She is his past… he is her future.
Emma lives in New York. At age 32, she is still looking for Mr. Right. Matthew lives in Boston. He lost his wife in a terrible accident and is raising his four-year-old daughter alone.
A serendipitous e-mail encounter and correspondence leads them to believe they may finally have found happiness. Anxious to meet each other, they agree to meet in a small Italian restaurant in Manhattan.
The same day at the same time, they both push open the door to the restaurant and are shown to the same table. And yet, they never cross paths.
A game of lies? A figment of the imagination? Some form of manipulation? Caught in a form of reality beyond their comprehension, Matthew and Emma quickly come to understand that neither of them was simply stood up…
A mysterious and moving adventure.
A genius plot on the fringe of reality.
Diabolical, intense and captivating suspense.
Your new novel Next begins with a woman and a man exchanging e-mails in two different time periods. Where did you get this idea?
It took root a few years ago when I read an article about a website that would allow people to write messages that would only be sent on a specific date. It could be the next day, the following month or even half a century later!
I found this idea very rich and began imagining the story of a woman who wrote a long letter just after being left by her lover, who would receive it only 10 or 20 years later.
After lying fallow for a while, the plotline changed quite a bit, but the initial breeding ground remained the same: the creative possibilities that arise when our lives mix with new technology. I’ve often explored the notions of time and space in my novels. Today, with the Internet, our thoughts, our photos and even our memory can become tools for distorting time and space at any moment, giving a novelist like myself infinite possibilities!
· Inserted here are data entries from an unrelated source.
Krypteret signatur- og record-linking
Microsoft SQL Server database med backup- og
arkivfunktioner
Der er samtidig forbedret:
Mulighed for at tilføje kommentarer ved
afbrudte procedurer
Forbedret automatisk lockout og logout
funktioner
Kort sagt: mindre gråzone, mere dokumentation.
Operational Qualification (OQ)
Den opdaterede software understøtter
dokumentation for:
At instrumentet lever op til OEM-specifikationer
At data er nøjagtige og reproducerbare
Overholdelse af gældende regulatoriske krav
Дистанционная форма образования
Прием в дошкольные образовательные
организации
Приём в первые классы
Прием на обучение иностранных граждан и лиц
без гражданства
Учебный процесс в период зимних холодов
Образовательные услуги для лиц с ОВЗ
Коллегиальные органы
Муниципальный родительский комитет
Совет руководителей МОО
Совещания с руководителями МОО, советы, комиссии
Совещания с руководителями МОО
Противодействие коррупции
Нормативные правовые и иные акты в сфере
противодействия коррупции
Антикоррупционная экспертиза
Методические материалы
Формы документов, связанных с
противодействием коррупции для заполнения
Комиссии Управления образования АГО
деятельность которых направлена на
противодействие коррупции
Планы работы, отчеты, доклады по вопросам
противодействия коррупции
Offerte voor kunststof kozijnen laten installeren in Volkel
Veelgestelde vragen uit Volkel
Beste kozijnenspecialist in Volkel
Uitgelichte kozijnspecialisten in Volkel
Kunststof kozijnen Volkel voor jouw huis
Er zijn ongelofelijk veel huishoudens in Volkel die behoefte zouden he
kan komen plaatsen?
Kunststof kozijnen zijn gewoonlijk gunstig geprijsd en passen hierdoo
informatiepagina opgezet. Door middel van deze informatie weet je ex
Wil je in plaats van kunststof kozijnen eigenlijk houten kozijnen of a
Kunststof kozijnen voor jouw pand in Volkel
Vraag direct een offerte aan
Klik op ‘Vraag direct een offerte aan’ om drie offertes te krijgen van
Your novel is very much set in the modern world but also takes small steps into the supernatural.
More into the fantastic as defined by Tzvetan Todorov, who describes it as a moment of hesitation by someone who knows only natural law when faced with an event that appears supernatural. I certainly inherited this from the books and series of my childhood: from Stephen King to Richard Matheson (Bid Time Return) and Ken Grimwood (Replay) along with episodes of The Twilight Zone that are crawling with alternative realities and parallel universes!
In my work, there are also more movie-related references, such as the Hitchcock-style ordinary hero who gets himself into a situation he cannot control or someone who suddenly begins worrying about the true nature of their spouse or someone close to them. These are themes found in Hitchcock (Suspicion, Shadow of a Doubt) but also in some Barbet Schroeder films that made an impression on me in my youth (Reversal of Fortune, Single White Female).
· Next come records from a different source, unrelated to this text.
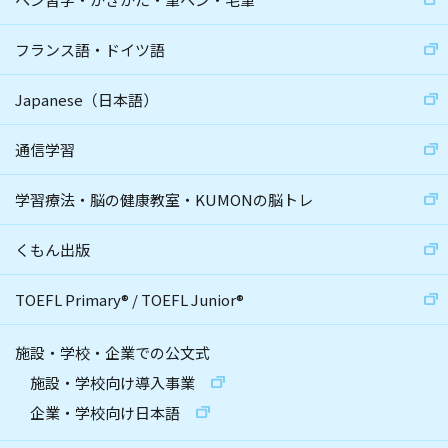
フランス語・ドイツ語
Japanese（日本語）
通信学習
学習療法・脳の健康教室・KUMONの脳トレ
くもん出版
TOEFL Primary
®
/
TOEFL Junior
®
施設・学校・企業での公文式
施設・学校向け導入事業
企業・学校向け日本語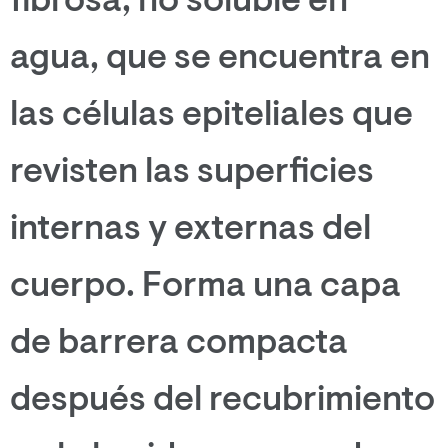
fibrosa, no soluble en
agua, que se encuentra en
las células epiteliales que
revisten las superficies
internas y externas del
cuerpo. Forma una capa
de barrera compacta
después del recubrimiento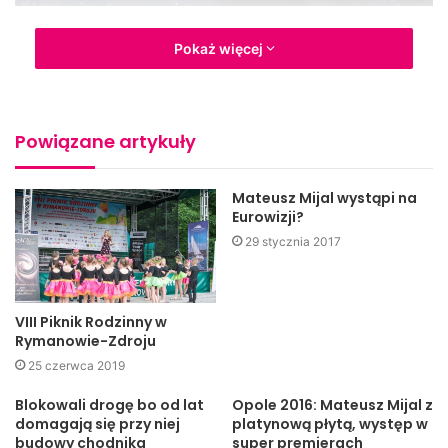
Kilka tysięcy osób na festynie w Przysiekach (fot. Przemysław
Pokaż więcej
Janas, Jaslonet.pl)
Impreza rozpoczęła się po godzinie czternastej od gier,
zabaw i konkursów, a także od występu młodych artystów
Powiązane artykuły
z Gminnego Ośrodka Kultury w Skołyszynie. Godzinę
później na placu przy Szkole Podstawowej rozpoczęły się
pokazy judoków z UKS ASW Judo-Jasło pod okiem trenera
Mateusz Mijal wystąpi na
Eurowizji?
Przemysława Czarneckiego. Na miejscu zjawili się także
29 stycznia 2017
strażacy z Jednostki Ratowniczo-Gaśniczej Państwowej
Straży Pożarnej w Jaśle.
VIII Piknik Rodzinny w
Rymanowie-Zdroju
25 czerwca 2019
Blokowali drogę bo od lat
Opole 2016: Mateusz Mijal z
domagają się przy niej
platynową płytą, występ w
budowy chodnika
super premierach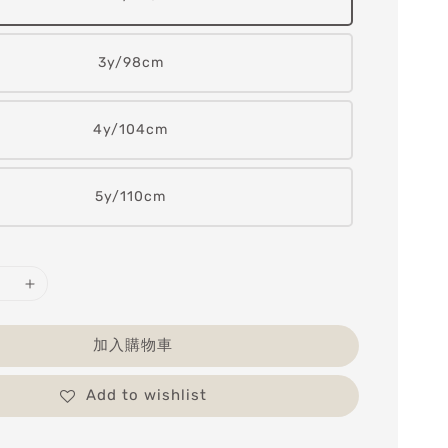
3y/98cm
4y/104cm
5y/110cm
加入購物車
Add to wishlist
Next is also a novel about true love and taking it to extremes.
This is a question throughout the novel: just how far can true love make us go? It’s also a novel about relationships and the doubts we can have about the person with whom we share our life.
Emma, my female protagonist, a young sommelier in New York, falls in love with Matthew, a professor of philosophy at Harvard who appears to be in an ideal relationship with his wife: they have good social standing, own a home in Boston, have an adorable daughter…
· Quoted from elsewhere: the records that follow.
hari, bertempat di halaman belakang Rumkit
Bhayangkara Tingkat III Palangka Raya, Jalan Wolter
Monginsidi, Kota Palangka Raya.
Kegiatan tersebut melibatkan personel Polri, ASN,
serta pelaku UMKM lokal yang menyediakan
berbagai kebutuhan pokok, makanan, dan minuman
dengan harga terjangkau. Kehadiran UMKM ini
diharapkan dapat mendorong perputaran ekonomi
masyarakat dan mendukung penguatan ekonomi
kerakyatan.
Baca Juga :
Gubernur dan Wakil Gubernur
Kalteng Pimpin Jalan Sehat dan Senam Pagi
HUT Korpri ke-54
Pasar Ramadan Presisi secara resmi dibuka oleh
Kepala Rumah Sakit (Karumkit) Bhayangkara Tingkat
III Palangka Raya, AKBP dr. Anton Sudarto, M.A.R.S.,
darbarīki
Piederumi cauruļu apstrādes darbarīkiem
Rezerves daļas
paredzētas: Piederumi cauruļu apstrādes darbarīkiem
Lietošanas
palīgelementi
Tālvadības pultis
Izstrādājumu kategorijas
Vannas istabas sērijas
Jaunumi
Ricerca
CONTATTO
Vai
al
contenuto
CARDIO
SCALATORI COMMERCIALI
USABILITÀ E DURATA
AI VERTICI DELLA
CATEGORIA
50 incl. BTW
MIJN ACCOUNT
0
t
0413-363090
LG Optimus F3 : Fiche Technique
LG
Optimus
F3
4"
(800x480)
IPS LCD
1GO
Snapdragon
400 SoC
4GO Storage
But when Emma delves a little deeper, she discovers all sorts of things she never should have known and puts her life in danger.
From this point forward, the plot becomes a complex psychological suspense. You manage to manipulate each of the characters one by one and even the reader by changing perspectives and pretenses. Lies and appearances play an important role…
I wanted to build the plot like a race into private life, carried out by characters whose true nature is progressively revealed as the story unfolds – characters constantly pulled between their dark and light sides. Some of the themes from my previous novels are present. However, this novel, more than the others, really delves into the minds of the protagonists: their motivations, fears, anxiety. This is perhaps the novel that I took the most pleasure in writing. It’s the one in which the protagonists take the most risks.
In spite of the tension, you often mix humor in with the suspense.
Yes, thanks to a crowd of side characters that I enjoyed sketching. They make the story richer and more diverse and bring humor and spontaneity to it. We cross paths with a charismatic and mysterious businessman who is a mix of Steve Jobs and Mark Zuckerberg, a touching and sharp art gallery owner and a young French hacker who’s run away from his family and who will form a odd pair of investigators with my female protagonist.
Finally, another “character” also plays an important role: Boston and its surrounding areas, where the majority of the novel takes place.
Yes, and it is no coincidence. Boston is not only the cradle of America but also home to many prestigious universities and research institutes. In Cambridge, there is Harvard, where Facebook was born, and MIT, which is a sort of laboratory for the future in the areas of science and technology.
This city reflects the theme of my novel in that it is a symbolic bridge between the past and the future. The setting seems natural.